Apache Kafka is the dominant distributed event streaming platform in enterprise data architectures, serving as the real-time data transport layer between operational systems (applications, IoT devices, databases, CDC pipelines) and the data lakehouse. In modern lakehouse architectures, Kafka sits between event sources and Iceberg tables, providing durability, ordering guarantees, and replay capability for streaming data.
Kafka's Role in the Lakehouse
Kafka functions as a high-throughput, fault-tolerant message queue. Events (user clicks, sensor readings, order events, database change events from Debezium CDC) are published to Kafka topics. Multiple consumers can read from the same topic at different speeds and with different processing logic, enabling parallel consumption without data loss.

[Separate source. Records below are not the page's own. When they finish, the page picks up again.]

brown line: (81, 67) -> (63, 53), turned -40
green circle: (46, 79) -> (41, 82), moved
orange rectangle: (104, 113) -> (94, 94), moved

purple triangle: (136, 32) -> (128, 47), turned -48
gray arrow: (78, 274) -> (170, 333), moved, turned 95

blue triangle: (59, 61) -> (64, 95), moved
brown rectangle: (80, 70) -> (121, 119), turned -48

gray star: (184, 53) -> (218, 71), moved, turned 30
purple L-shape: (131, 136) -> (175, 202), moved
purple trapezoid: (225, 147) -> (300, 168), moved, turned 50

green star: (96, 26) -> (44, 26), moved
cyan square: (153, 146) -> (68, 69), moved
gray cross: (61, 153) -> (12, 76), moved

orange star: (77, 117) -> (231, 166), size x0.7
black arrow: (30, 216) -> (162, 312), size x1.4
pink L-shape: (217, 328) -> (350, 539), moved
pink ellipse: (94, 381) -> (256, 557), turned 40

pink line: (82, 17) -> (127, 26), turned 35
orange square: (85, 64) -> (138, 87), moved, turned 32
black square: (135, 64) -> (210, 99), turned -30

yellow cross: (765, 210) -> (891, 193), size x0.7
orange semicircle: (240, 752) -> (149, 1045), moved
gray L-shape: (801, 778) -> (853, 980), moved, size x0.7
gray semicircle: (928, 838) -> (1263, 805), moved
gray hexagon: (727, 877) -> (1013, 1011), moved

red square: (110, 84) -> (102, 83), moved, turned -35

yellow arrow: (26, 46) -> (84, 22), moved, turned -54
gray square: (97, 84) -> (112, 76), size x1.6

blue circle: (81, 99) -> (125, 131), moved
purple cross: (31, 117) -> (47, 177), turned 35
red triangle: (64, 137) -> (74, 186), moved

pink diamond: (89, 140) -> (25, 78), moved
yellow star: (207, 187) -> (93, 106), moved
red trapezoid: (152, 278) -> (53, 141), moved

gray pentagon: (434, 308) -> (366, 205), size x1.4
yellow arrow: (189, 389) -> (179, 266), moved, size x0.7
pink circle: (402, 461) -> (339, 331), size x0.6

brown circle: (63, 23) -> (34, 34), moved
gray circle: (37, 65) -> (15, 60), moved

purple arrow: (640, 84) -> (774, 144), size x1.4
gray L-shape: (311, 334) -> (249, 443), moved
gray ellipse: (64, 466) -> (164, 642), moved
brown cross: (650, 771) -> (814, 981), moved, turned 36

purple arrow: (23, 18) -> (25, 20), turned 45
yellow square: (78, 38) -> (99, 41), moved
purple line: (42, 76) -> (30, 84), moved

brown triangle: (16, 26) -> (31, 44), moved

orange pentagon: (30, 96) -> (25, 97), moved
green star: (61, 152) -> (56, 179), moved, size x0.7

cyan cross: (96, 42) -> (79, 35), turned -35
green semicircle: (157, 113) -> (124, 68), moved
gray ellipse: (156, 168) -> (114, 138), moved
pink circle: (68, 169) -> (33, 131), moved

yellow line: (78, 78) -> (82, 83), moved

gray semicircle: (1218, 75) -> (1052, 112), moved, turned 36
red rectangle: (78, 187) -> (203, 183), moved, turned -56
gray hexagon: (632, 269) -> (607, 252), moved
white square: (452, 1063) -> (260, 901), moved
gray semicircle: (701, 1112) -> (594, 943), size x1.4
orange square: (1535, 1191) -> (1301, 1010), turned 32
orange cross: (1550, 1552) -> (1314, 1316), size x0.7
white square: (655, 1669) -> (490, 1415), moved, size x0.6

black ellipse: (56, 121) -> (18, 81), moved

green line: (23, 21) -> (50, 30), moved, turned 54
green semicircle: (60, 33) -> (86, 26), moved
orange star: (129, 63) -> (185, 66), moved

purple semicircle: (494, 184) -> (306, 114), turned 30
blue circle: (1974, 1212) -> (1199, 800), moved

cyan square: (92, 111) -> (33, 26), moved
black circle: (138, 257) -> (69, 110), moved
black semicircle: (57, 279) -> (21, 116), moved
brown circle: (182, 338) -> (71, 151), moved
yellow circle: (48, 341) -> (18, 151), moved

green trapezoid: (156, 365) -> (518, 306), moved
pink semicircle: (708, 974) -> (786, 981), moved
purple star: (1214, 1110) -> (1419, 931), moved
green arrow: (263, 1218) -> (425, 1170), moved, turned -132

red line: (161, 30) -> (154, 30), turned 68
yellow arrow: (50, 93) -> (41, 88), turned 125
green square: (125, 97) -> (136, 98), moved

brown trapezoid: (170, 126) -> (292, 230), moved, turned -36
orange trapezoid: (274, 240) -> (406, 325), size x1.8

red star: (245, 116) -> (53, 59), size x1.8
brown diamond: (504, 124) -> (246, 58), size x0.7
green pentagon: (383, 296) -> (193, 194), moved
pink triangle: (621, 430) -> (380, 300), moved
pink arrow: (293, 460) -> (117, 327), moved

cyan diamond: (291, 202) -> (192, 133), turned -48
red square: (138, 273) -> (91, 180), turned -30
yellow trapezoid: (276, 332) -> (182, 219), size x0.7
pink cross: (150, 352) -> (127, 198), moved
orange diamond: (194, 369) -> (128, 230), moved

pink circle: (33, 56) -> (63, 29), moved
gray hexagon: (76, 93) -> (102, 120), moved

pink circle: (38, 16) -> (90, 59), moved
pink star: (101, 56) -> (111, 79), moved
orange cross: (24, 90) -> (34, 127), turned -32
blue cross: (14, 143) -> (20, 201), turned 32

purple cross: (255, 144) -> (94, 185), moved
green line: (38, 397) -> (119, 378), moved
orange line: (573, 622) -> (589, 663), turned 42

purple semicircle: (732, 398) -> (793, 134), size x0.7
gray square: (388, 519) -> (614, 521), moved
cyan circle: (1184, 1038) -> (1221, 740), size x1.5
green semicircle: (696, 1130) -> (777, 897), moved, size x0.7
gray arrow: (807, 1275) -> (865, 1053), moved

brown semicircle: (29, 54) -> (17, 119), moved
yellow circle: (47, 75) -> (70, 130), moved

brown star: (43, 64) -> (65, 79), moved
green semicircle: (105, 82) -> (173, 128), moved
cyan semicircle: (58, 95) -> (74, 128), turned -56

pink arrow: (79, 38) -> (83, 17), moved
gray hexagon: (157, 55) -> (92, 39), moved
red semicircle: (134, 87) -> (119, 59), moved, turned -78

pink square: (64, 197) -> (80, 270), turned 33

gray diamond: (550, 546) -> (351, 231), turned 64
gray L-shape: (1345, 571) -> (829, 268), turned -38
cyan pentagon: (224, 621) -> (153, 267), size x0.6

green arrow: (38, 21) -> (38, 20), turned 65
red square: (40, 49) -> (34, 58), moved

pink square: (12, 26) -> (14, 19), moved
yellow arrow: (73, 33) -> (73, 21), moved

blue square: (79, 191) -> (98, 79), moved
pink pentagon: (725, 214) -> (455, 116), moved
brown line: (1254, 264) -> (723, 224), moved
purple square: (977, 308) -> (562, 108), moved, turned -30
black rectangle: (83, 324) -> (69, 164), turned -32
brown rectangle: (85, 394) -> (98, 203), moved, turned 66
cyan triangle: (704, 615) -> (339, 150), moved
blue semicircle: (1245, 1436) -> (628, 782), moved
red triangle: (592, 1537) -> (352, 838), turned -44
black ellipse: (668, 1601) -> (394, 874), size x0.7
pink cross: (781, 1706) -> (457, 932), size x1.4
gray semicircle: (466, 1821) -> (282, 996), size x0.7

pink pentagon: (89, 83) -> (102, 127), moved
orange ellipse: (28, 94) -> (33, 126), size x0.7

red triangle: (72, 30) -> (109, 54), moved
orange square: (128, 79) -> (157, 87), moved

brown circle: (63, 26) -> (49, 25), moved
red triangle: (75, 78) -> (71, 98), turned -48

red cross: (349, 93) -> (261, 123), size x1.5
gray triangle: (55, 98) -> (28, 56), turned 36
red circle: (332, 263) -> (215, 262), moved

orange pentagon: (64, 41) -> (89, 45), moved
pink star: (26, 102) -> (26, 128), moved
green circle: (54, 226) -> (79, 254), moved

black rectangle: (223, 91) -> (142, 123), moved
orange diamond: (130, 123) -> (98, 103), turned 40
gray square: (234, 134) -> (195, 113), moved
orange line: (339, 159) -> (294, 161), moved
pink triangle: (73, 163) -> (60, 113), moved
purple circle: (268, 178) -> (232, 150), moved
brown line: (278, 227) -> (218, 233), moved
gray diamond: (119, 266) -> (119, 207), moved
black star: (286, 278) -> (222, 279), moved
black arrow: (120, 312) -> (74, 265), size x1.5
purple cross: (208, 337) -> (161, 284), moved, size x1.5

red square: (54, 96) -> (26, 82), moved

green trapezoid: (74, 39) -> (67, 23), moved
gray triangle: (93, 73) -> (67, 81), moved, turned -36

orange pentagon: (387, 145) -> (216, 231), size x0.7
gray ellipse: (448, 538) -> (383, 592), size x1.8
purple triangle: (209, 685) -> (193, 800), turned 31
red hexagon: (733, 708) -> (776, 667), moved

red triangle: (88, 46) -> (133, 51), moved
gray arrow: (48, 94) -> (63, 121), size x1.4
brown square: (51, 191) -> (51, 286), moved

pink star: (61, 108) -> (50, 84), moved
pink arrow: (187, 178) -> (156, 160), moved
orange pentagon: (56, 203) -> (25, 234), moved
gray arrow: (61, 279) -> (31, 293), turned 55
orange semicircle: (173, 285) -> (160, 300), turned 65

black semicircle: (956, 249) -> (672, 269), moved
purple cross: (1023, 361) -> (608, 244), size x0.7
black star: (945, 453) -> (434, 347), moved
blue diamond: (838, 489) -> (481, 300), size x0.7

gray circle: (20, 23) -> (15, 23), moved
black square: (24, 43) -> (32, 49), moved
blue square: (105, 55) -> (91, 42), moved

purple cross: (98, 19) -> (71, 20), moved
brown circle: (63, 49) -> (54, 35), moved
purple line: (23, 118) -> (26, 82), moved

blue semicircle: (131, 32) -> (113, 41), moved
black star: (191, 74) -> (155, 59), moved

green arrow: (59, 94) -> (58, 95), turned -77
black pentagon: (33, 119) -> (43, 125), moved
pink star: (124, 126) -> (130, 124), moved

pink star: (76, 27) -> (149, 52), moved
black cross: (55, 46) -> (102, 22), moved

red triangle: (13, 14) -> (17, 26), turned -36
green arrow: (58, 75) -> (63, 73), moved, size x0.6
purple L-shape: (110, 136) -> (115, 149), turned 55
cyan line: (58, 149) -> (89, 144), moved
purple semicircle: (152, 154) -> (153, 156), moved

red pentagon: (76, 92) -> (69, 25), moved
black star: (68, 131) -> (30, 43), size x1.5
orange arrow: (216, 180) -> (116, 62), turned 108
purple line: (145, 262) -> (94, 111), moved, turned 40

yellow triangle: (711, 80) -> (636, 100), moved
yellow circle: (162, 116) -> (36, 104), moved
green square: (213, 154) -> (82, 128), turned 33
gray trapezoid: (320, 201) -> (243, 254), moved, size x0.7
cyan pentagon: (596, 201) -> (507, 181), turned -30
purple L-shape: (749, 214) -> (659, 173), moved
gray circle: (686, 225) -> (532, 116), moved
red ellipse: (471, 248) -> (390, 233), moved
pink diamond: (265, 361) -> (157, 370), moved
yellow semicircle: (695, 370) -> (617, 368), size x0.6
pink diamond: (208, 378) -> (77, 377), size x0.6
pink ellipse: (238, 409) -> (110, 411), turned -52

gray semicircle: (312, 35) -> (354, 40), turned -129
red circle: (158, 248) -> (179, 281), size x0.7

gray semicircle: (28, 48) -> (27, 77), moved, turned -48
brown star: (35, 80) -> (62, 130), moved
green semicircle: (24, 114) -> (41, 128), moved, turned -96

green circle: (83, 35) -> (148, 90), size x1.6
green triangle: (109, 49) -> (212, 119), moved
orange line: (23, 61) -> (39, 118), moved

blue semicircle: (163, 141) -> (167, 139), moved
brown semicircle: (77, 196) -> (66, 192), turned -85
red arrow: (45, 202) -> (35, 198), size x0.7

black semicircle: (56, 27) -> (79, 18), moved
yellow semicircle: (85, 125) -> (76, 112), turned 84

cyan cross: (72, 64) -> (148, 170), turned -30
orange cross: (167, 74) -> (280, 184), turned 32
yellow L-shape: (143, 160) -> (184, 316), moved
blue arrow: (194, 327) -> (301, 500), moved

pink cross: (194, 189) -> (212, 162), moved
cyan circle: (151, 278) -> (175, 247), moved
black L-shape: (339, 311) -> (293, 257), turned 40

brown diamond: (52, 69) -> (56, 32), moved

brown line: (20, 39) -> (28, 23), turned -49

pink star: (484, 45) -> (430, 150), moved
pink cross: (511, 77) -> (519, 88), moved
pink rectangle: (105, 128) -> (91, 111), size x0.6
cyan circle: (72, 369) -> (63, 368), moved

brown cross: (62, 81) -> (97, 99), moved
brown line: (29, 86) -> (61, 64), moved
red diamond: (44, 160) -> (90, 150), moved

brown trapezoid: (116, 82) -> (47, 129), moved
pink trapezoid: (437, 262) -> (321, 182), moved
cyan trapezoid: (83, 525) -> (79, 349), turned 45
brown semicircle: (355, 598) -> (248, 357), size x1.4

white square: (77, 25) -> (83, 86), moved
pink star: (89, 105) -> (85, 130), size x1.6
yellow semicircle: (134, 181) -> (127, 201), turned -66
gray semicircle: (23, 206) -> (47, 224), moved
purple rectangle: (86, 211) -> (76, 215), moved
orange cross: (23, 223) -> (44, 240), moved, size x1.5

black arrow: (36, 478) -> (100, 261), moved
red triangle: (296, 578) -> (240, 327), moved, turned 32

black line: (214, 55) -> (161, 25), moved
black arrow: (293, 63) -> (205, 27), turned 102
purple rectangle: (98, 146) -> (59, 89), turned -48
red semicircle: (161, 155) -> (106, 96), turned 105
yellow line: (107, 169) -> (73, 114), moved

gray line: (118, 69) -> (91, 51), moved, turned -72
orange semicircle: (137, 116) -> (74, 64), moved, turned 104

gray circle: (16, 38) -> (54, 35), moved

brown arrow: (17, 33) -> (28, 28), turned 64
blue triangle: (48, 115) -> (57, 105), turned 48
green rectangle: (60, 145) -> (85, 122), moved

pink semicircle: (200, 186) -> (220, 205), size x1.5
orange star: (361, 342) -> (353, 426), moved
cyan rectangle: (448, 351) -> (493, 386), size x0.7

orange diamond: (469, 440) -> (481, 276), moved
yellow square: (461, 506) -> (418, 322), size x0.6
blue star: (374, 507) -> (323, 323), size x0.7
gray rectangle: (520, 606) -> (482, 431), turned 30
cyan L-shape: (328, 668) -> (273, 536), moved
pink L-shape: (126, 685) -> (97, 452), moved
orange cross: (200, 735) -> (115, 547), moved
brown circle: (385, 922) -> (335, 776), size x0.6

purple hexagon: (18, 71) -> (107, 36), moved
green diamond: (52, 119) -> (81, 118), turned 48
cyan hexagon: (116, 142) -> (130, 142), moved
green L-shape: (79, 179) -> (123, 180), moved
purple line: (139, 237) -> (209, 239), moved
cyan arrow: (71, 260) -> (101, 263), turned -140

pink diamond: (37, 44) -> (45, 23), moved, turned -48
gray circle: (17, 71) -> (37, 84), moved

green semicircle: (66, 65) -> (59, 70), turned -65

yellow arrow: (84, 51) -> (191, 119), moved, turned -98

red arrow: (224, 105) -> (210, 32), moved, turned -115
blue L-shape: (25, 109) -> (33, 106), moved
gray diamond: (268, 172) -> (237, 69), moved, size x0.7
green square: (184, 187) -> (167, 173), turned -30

For the Iceberg lakehouse, the key consumers are Apache Flink and Apache Spark Structured Streaming jobs that read from Kafka and write to Iceberg in micro-batches (every 1-5 minutes) or with true streaming semantics. This pattern provides the freshness needed for near-real-time analytics while maintaining Iceberg's ACID guarantees.
Kafka Connect and Iceberg Sink
Kafka Connect provides a managed framework for connectors. The Iceberg Sink Connector for Kafka Connect (maintained by Tabular and the community) enables writing Kafka topics directly to Iceberg tables without writing custom Flink or Spark jobs. The connector handles schema mapping from Kafka Avro or JSON schemas to Iceberg schemas, batching events into Parquet files, and committing Iceberg snapshots on a configurable interval. This low-code approach is well-suited for organizations that want Kafka-to-Iceberg pipelines without deep streaming expertise.